Our application should receive client data presented in XML format (several files) and analyze them in our general XML format (single file with a schema). For this purpose, we use the apache XMLBeans data binding infrastructure. The steps of this process are briefly described below.
First, we take raw java.io.File objects that point to client XML files on disk and load them into the collection. Then we iterate over this collection, creating one apache.xmlbeans.XmlObject file for each file. After all the files have been analyzed in XmlObjects, we create 4 collections containing separate objects from XML documents that are of interest to us (to be clear, these are not handmade objects, but what I can only describe as objects being created- proxy on the apache XMLBeans platform). As a last step, we then iterate over these collections to create our XML document (in memory), and then save it to disk.

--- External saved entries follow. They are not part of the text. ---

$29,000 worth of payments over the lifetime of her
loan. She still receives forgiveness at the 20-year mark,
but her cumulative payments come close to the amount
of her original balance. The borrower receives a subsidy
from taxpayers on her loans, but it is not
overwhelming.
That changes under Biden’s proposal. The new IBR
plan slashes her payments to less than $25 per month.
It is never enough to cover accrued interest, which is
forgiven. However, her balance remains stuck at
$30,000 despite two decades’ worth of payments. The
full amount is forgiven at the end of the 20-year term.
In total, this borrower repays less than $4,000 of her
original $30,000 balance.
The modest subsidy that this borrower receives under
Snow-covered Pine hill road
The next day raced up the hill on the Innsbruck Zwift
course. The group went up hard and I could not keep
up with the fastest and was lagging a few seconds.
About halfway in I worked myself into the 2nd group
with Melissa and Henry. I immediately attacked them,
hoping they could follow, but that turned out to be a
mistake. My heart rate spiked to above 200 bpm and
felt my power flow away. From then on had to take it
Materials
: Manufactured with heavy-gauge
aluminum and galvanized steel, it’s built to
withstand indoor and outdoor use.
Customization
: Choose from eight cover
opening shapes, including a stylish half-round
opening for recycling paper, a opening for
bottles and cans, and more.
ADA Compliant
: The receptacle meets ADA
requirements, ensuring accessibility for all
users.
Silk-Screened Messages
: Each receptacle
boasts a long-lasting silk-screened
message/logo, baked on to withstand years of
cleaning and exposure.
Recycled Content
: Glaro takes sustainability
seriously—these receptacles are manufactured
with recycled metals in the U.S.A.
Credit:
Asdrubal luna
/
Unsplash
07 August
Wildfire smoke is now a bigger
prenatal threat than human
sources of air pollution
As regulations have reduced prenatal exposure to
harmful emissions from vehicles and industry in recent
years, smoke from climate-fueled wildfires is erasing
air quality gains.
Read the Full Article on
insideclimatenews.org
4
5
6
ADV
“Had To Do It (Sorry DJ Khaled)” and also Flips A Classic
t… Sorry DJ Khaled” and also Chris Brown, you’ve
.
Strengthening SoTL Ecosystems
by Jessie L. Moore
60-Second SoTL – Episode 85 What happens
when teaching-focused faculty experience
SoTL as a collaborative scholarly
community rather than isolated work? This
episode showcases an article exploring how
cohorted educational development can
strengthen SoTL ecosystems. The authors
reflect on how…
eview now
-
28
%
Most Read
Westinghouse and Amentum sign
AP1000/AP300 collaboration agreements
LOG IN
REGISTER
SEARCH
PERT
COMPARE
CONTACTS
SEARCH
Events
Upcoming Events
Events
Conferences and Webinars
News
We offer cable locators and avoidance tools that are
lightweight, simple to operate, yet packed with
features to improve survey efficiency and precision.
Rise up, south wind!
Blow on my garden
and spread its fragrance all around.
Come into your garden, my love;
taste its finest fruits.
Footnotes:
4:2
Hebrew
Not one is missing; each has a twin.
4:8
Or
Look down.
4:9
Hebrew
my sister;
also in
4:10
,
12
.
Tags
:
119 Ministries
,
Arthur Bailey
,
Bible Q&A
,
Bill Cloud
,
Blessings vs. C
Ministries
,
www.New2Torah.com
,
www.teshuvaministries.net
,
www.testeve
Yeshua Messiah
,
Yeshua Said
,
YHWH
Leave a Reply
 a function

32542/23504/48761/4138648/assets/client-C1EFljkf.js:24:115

For most use cases, this process works fine and can be easily launched in the JVM by specifying the -Xmx1500m command line argument. However, problems arise when a client receives "large data sets". Big in this case is 123 MB of client XML, distributed over 7 files. Such data sets cause our collections inside the code to be populated with almost 40,000 of the aforementioned βproxy objectsβ. In these cases, the memory usage just goes through the roof. I do not get outofmemory exceptions. the program simply crashes before garbage collection, freeing up a small amount of memory, then the program continues, uses this new space, and the cycle repeats. These parsing sessions currently take 4-5 hours. We strive to bring this to an hour.
It is important to note that the calculations needed to convert client xml to our xml require all xml data to be cross referenced. Therefore, we cannot implement a sequential parsing model or batch process into smaller blocks.
What have i tried so far
Instead of storing all 123Mb of client xml in memory, each request for data, upload files, find data and release links to these objects. This seems to reduce the amount of memory consumed during the process, but, as you can imagine, the time during which constant I / O removes the benefits of reduced memory.
I suspected that the problem was that we were storing XmlObject [] for 123 MB XML files, as well as a collection of objects taken from these documents (using xpath queries). To fix this, I changed the logic so that instead of querying these collections, documents were requested directly. The idea here is that in any case there are no 4 massive lists with 10 out of 1000 objects, but only a large collection of XmlObjects. This does not seem to make any difference, and in some cases increases the memory even further.
Grabbing at the straw now, I thought that the XmlObject that we use to create our xml memory before writing to disk becomes too large to support all the client data. Nevertheless, while executing some sizeOf requests on this object, it turned out that its largest object has this object less than 10Kb. After reading how XmlBeans manages large DOM objects, it seems to use some form of buffered writer and, as a result, manages this object pretty well.
So now I have no ideas; It is impossible to use SAX approaches instead of DOM approaches that are heavily used in memory, since we need 100% of client data in our application at any given time, cannot suspend the request for this data until we need it, because for the conversion process it takes a lot of cycles and the I / O time on the disk is not worth the saved amount of memory, and I can not structure my logic in such a way as to reduce the amount of space occupied by internal java collections. I was not lucky? Do I just have to agree that if I want to analyze 123 MB xml data in our Xml format, I cannot do this with a memory allocation of 1,500 m? Although 123Mb is a large data set in our domain, I cannot imagine that others have never had to do something similar with Gb data at a time.
Other information that may be important.
- I used JProbe to try to see if this could tell me anything useful. Although I am a noob profiling, I looked through their tutorials on memory leaks and stream locks, understood them and there seemed to be no leaks or bottlenecks in our code. After launching the application with a large data set, we quickly see a βsaw bladeβ shape on the memory analysis screen (see the attached image) when the PS Eden space is captured by the massive green PS Old Gen block. This leads me to believe that the problem here is simply the simple space occupied by collections of objects, and not the leak that holds unused memory.

- I work on a 64-bit Windows 7 platform, but it will need to run in a 32-bit environment.